= Required action =
Write every record out again exactly, and keep images out of it.
START Extracted material
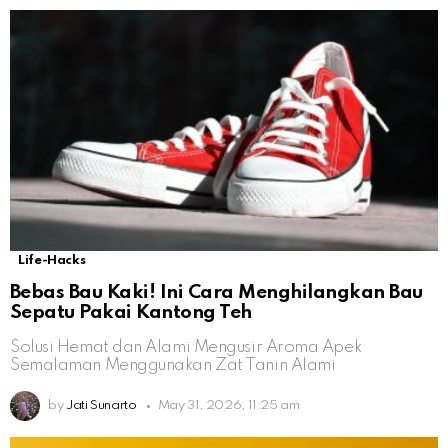
Life-Hacks
Bebas Bau Kaki! Ini Cara Menghilangkan Bau
Sepatu Pakai Kantong Teh
Solusi Hemat dan Alami Mengusir Aroma Apek
Semalaman Menggunakan Zat Tanin Alami
by
Jati Sunarto
May 31, 2026, 11:25 am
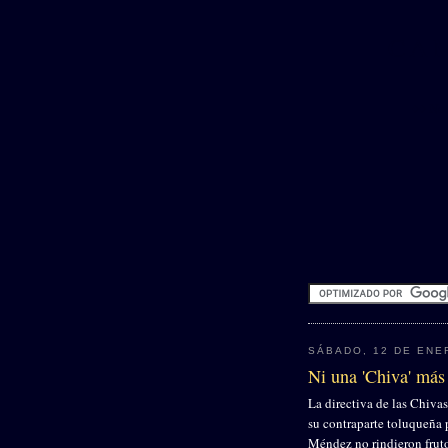
CA
♦♦ Not
SÁBADO, 12 DE ENE
Ni una 'Chiva' más
La directiva de las Chiva
su contraparte toluqueña
Méndez no rindieron fruto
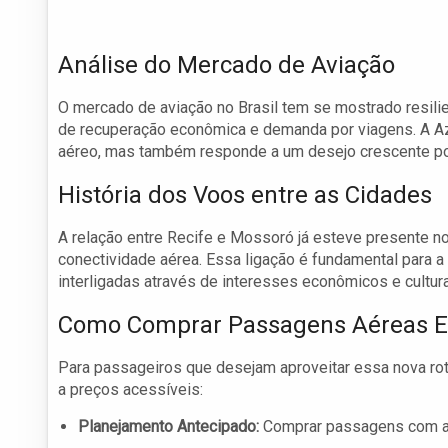
Análise do Mercado de Aviação
O mercado de aviação no Brasil tem se mostrado resilie
de recuperação econômica e demanda por viagens. A Azu
aéreo, mas também responde a um desejo crescente por
História dos Voos entre as Cidades
A relação entre Recife e Mossoró já esteve presente 
conectividade aérea. Essa ligação é fundamental para 
interligadas através de interesses econômicos e cultura
Como Comprar Passagens Aéreas 
Para passageiros que desejam aproveitar essa nova rot
a preços acessíveis:
Planejamento Antecipado:
Comprar passagens com an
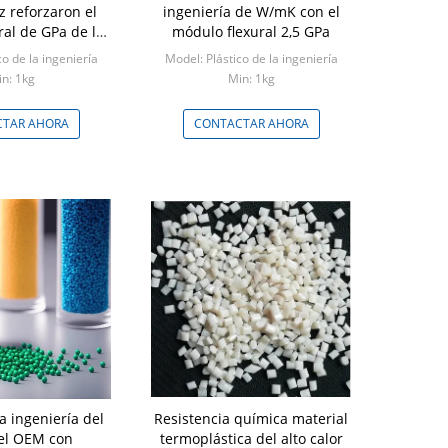
z reforzaron el
ingeniería de W/mK con el
ral de GPa de los
módulo flexural 2,5 GPa
2,5 del polímero
co de la ingeniería
Model: Plástico de la ingeniería
n: 1kg
Min: 1kg
TAR AHORA
CONTACTAR AHORA
la ingeniería del
Resistencia química material
l OEM con
termoplástica del alto calor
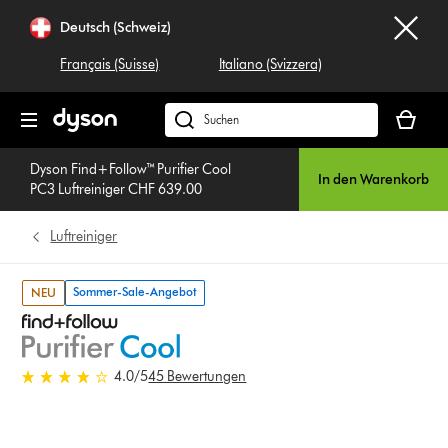
Navigation
Deutsch (Schweiz)
überspringen
Français (Suisse)
Italiano (Svizzera)
Dein
Warenko
Dyson.ch
ist
durchsuchen
leer
Dyson Find+Follow™ Purifier Cool
In den Warenkorb
PC3 Luftreiniger CHF 639.00
Luftreiniger
Sommer-Sale-Angebot
NEU
4.0 stars out of 5 from 45
4.0
/5
45 Bewertungen
Bewertungen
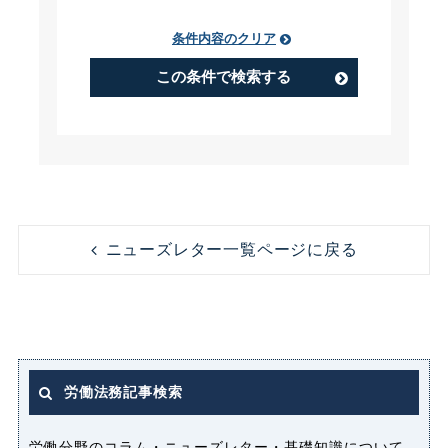
条件内容のクリア
PIP（Performance Improvement
Plan）
この条件で検索する
アルバイト
うつ病
コンビニ
コンプライアンス
ニューズレター一覧ページに戻る
ストレス
セクシャルハラスメント（セクハ
ラ）
労働法務記事検索
パート
パートタイマー
労働分野のコラム・ニューズレター・基礎知識について、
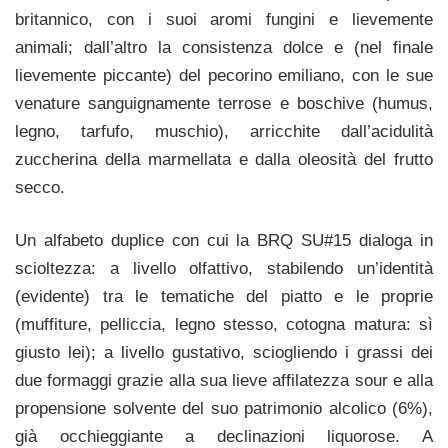
britannico, con i suoi aromi fungini e lievemente
animali; dall’altro la consistenza dolce e (nel finale
lievemente piccante) del pecorino emiliano, con le sue
venature sanguignamente terrose e boschive (humus,
legno, tarfufo, muschio), arricchite dall’acidulità
zuccherina della marmellata e dalla oleosità del frutto
secco.
Un alfabeto duplice con cui la BRQ SU#15 dialoga in
scioltezza: a livello olfattivo, stabilendo un’identità
(evidente) tra le tematiche del piatto e le proprie
(muffiture, pelliccia, legno stesso, cotogna matura: sì
giusto lei); a livello gustativo, sciogliendo i grassi dei
due formaggi grazie alla sua lieve affilatezza sour e alla
propensione solvente del suo patrimonio alcolico (6%),
già occhieggiante a declinazioni liquorose. A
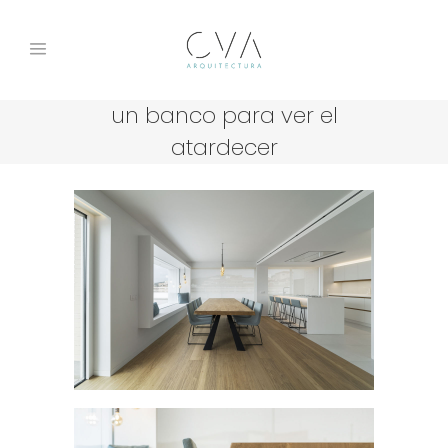
un banco para ver el
atardecer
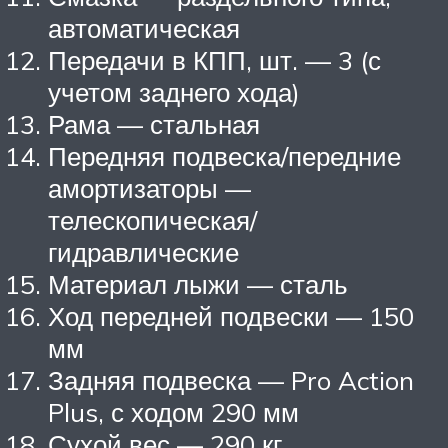
автоматическая
Передачи в КПП, шт. — 3 (с
учетом заднего хода)
Рама — стальная
Передняя подвеска/передние
амортизаторы —
телескопическая/
гидравлические
Материал лыжи — сталь
Ход передней подвески — 150
мм
Задняя подвеска — Pro Action
Plus, с ходом 290 мм
Сухой вес — 290 кг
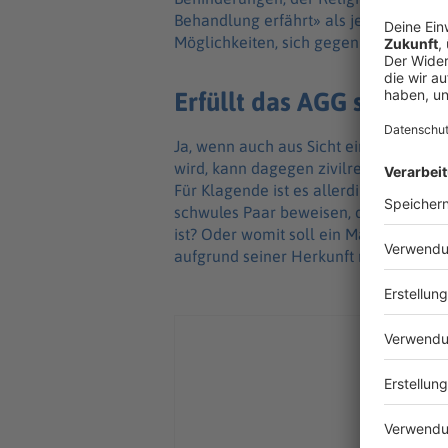
Behandlung erfährt» als jemand andere
Möglichkeiten, sich gegen sexuelle Be
Erfüllt das AGG seinen
Ja, wenn auch aus Sicht einiger Fachl
wird, kann dagegen zivilrechtlich vor
Für Klagende ist es allerdings oft sch
schwules Paar beweisen, dass der Gru
ist? Oder womit soll ein Mann mit tür
aufgrund seiner Herkunft nicht zum 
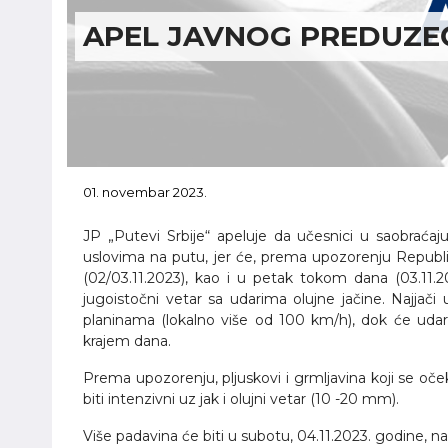
APEL JAVNOG PREDUZEĆ
01. novembar 2023.
JP „Putevi Srbije“ apeluje da učesnici u saobraćaj
uslovima na putu, jer će, prema upozorenju Republ
(02/03.11.2023), kao i u petak tokom dana (03.11.2
jugoistočni vetar sa udarima olujne jačine. Najjač
planinama (lokalno više od 100 km/h), dok će udar
krajem dana.
Prema upozorenju, pljuskovi i grmljavina koji se oč
biti intenzivni uz jak i olujni vetar (10 -20 mm).
Više padavina će biti u subotu, 04.11.2023. godine, na 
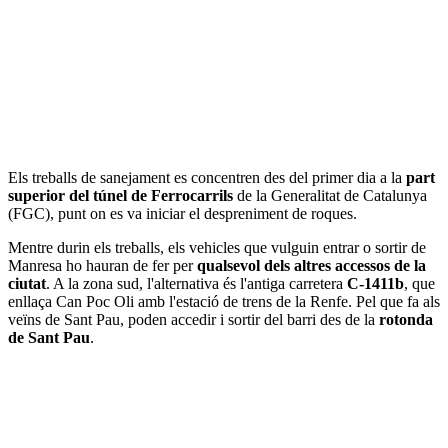
Els treballs de sanejament es concentren des del primer dia a la
part
superior del túnel de Ferrocarrils
de la Generalitat de Catalunya
(FGC), punt on es va iniciar el despreniment de roques.
Mentre durin els treballs, els vehicles que vulguin entrar o sortir de
Manresa ho hauran de fer per
qualsevol dels altres accessos de la
ciutat
. A la zona sud, l'alternativa és l'antiga carretera
C-1411b
, que
enllaça Can Poc Oli amb l'estació de trens de la Renfe. Pel que fa als
veïns de Sant Pau, poden accedir i sortir del barri des de la
rotonda
de Sant Pau
.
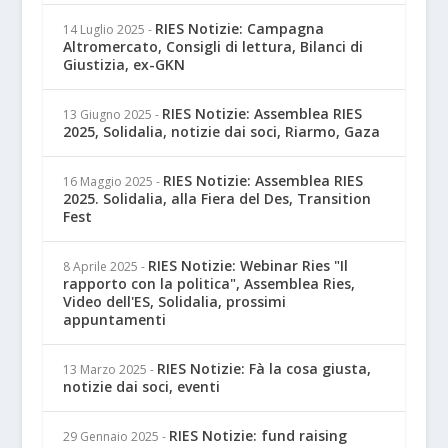
RIES Notizie: Campagna
14 Luglio 2025
-
Altromercato, Consigli di lettura, Bilanci di
Giustizia, ex-GKN
RIES Notizie: Assemblea RIES
13 Giugno 2025
-
2025, Solidalia, notizie dai soci, Riarmo, Gaza
RIES Notizie: Assemblea RIES
16 Maggio 2025
-
2025. Solidalia, alla Fiera del Des, Transition
Fest
RIES Notizie: Webinar Ries "Il
8 Aprile 2025
-
rapporto con la politica", Assemblea Ries,
Video dell'ES, Solidalia, prossimi
appuntamenti
RIES Notizie: Fà la cosa giusta,
13 Marzo 2025
-
notizie dai soci, eventi
RIES Notizie: fund raising
29 Gennaio 2025
-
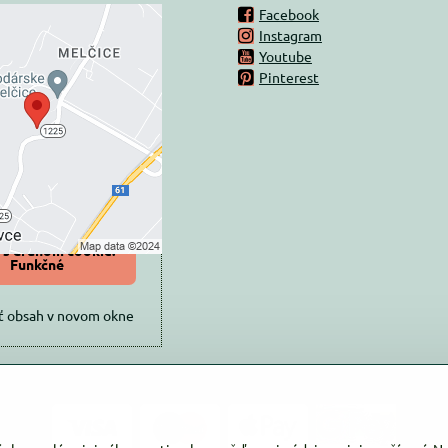
Facebook
Instagram
rný obsah je
Youtube
Pinterest
ovaný Voľbami
súkromia
 načítať externý obsah?
oliť tentokrát
iť a zapamätať -
 s druhom cookie:
Funkčné
ť obsah v novom okne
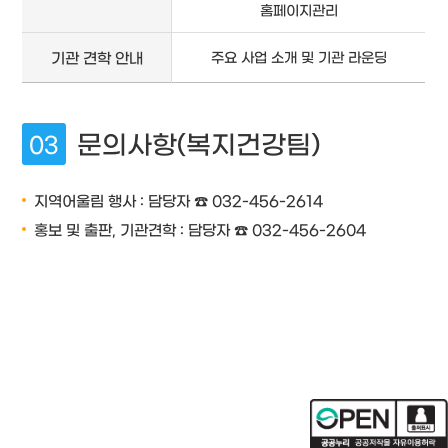
홈페이지관리
기관 견학 안내
주요 사업 소개 및 기관 라운딩
문의사항(복지건강팀)
지역어울림 행사 : 담당자 ☎ 032-456-2614
홍보 및 출판, 기관견학 : 담당자 ☎ 032-456-2604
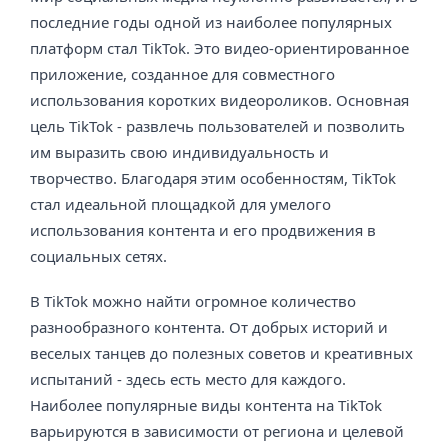
последние годы одной из наиболее популярных
платформ стал TikTok. Это видео-ориентированное
приложение, созданное для совместного
использования коротких видеороликов. Основная
цель TikTok - развлечь пользователей и позволить
им выразить свою индивидуальность и
творчество. Благодаря этим особенностям, TikTok
стал идеальной площадкой для умелого
использования контента и его продвижения в
социальных сетях.
В TikTok можно найти огромное количество
разнообразного контента. От добрых историй и
веселых танцев до полезных советов и креативных
испытаний - здесь есть место для каждого.
Наиболее популярные виды контента на TikTok
варьируются в зависимости от региона и целевой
END Extracted material
= Answer section =
Life-Hacks
Bebas Bau Kaki! Ini Cara Menghilangkan Bau
Sepatu Pakai Kantong Teh
Solusi Hemat dan Alami Mengusir Aroma Apek
Semalaman Menggunakan Zat Tanin Alami
by
Jati Sunarto
May 31, 2026, 11:25 am
CA
♦♦ Not
SÁBADO, 12 DE ENE
Ni una 'Chiva' más
La directiva de las Chiva
su contraparte toluqueña
Méndez no rindieron fruto
Análise do Mercado de Aviação
O mercado de aviação no Brasil tem se mostrado resilie
de recuperação econômica e demanda por viagens. A Azu
aéreo, mas também responde a um desejo crescente por
História dos Voos entre as Cidades
A relação entre Recife e Mossoró já esteve presente 
conectividade aérea. Essa ligação é fundamental para 
interligadas através de interesses econômicos e cultura
Como Comprar Passagens Aéreas 
Para passageiros que desejam aproveitar essa nova rot
a preços acessíveis:
Planejamento Antecipado:
Comprar passagens com an
z reforzaron el
ingeniería de W/mK con el
ral de GPa de los
módulo flexural 2,5 GPa
2,5 del polímero
co de la ingeniería
Model: Plástico de la ingeniería
n: 1kg
Min: 1kg
TAR AHORA
CONTACTAR AHORA
la ingeniería del
Resistencia química material
l OEM con
termoplástica del alto calor
Navigation
Deutsch (Schweiz)
überspringen
Français (Suisse)
Italiano (Svizzera)
Dein
Warenko
Dyson.ch
ist
durchsuchen
leer
Dyson Find+Follow™ Purifier Cool
In den Warenkorb
PC3 Luftreiniger CHF 639.00
Luftreiniger
Sommer-Sale-Angebot
NEU
4.0 stars out of 5 from 45
4.0
/5
45 Bewertungen
Bewertungen
条件内容のクリア
PIP（Performance Improvement
Plan）
この条件で検索する
アルバイト
うつ病
コンビニ
コンプライアンス
ニューズレター一覧ページに戻る
ストレス
セクシャルハラスメント（セクハ
ラ）
労働法務記事検索
パート
パートタイマー
労働分野のコラム・ニューズレター・基礎知識について、
britannico, con i suoi aromi fungini e lievemente
animali; dall’altro la consistenza dolce e (nel finale
lievemente piccante) del pecorino emiliano, con le sue
venature sanguignamente terrose e boschive (humus,
legno, tarfufo, muschio), arricchite dall’acidulità
zuccherina della marmellata e dalla oleosità del frutto
secco.
Un alfabeto duplice con cui la BRQ SU#15 dialoga in
scioltezza: a livello olfattivo, stabilendo un’identità
(evidente) tra le tematiche del piatto e le proprie
(muffiture, pelliccia, legno stesso, cotogna matura: sì
giusto lei); a livello gustativo, sciogliendo i grassi dei
due formaggi grazie alla sua lieve affilatezza sour e alla
propensione solvente del suo patrimonio alcolico (6%),
già occhieggiante a declinazioni liquorose. A
un banco para ver el
atardecer
автоматическая
Передачи в КПП, шт. — 3 (с
учетом заднего хода)
Рама — стальная
Передняя подвеска/передние
амортизаторы —
телескопическая/
гидравлические
Материал лыжи — сталь
Ход передней подвески — 150
мм
Задняя подвеска — Pro Action
Plus, с ходом 290 мм
Сухой вес — 290 кг
Behandlung erfährt» als jemand andere
Möglichkeiten, sich gegen sexuelle Be
Erfüllt das AGG seinen
Ja, wenn auch aus Sicht einiger Fachl
wird, kann dagegen zivilrechtlich vor
Für Klagende ist es allerdings oft sch
schwules Paar beweisen, dass der Gru
ist? Oder womit soll ein Mann mit tür
aufgrund seiner Herkunft nicht zum 
APEL JAVNOG PREDUZEĆ
01. novembar 2023.
JP „Putevi Srbije“ apeluje da učesnici u saobraćaj
uslovima na putu, jer će, prema upozorenju Republ
(02/03.11.2023), kao i u petak tokom dana (03.11.2
jugoistočni vetar sa udarima olujne jačine. Najjač
planinama (lokalno više od 100 km/h), dok će udar
krajem dana.
Prema upozorenju, pljuskovi i grmljavina koji se oč
biti intenzivni uz jak i olujni vetar (10 -20 mm).
Više padavina će biti u subotu, 04.11.2023. godine, na 
Els treballs de sanejament es concentren des del primer dia a la
part
superior del túnel de Ferrocarrils
de la Generalitat de Catalunya
(FGC), punt on es va iniciar el despreniment de roques.
Mentre durin els treballs, els vehicles que vulguin entrar o sortir de
Manresa ho hauran de fer per
qualsevol dels altres accessos de la
ciutat
. A la zona sud, l'alternativa és l'antiga carretera
C-1411b
, que
enllaça Can Poc Oli amb l'estació de trens de la Renfe. Pel que fa als
veïns de Sant Pau, poden accedir i sortir del barri des de la
rotonda
de Sant Pau
.
RIES Notizie: Campagna
14 Luglio 2025
-
Altromercato, Consigli di lettura, Bilanci di
Giustizia, ex-GKN
RIES Notizie: Assemblea RIES
13 Giugno 2025
-
2025, Solidalia, notizie dai soci, Riarmo, Gaza
RIES Notizie: Assemblea RIES
16 Maggio 2025
-
2025. Solidalia, alla Fiera del Des, Transition
Fest
RIES Notizie: Webinar Ries "Il
8 Aprile 2025
-
rapporto con la politica", Assemblea Ries,
Video dell'ES, Solidalia, prossimi
appuntamenti
RIES Notizie: Fà la cosa giusta,
13 Marzo 2025
-
notizie dai soci, eventi
RIES Notizie: fund raising
29 Gennaio 2025
-
Facebook
Instagram
rný obsah je
Youtube
Pinterest
ovaný Voľbami
súkromia
 načítať externý obsah?
oliť tentokrát
iť a zapamätať -
 s druhom cookie:
Funkčné
ť obsah v novom okne
홈페이지관리
기관 견학 안내
주요 사업 소개 및 기관 라운딩
문의사항(복지건강팀)
지역어울림 행사 : 담당자 ☎ 032-456-2614
홍보 및 출판, 기관견학 : 담당자 ☎ 032-456-2604
последние годы одной из наиболее популярных
платформ стал TikTok. Это видео-ориентированное
приложение, созданное для совместного
использования коротких видеороликов. Основная
цель TikTok - развлечь пользователей и позволить
им выразить свою индивидуальность и
творчество. Благодаря этим особенностям, TikTok
стал идеальной площадкой для умелого
использования контента и его продвижения в
социальных сетях.
В TikTok можно найти огромное количество
разнообразного контента. От добрых историй и
веселых танцев до полезных советов и креативных
испытаний - здесь есть место для каждого.
Наиболее популярные виды контента на TikTok
варьируются в зависимости от региона и целевой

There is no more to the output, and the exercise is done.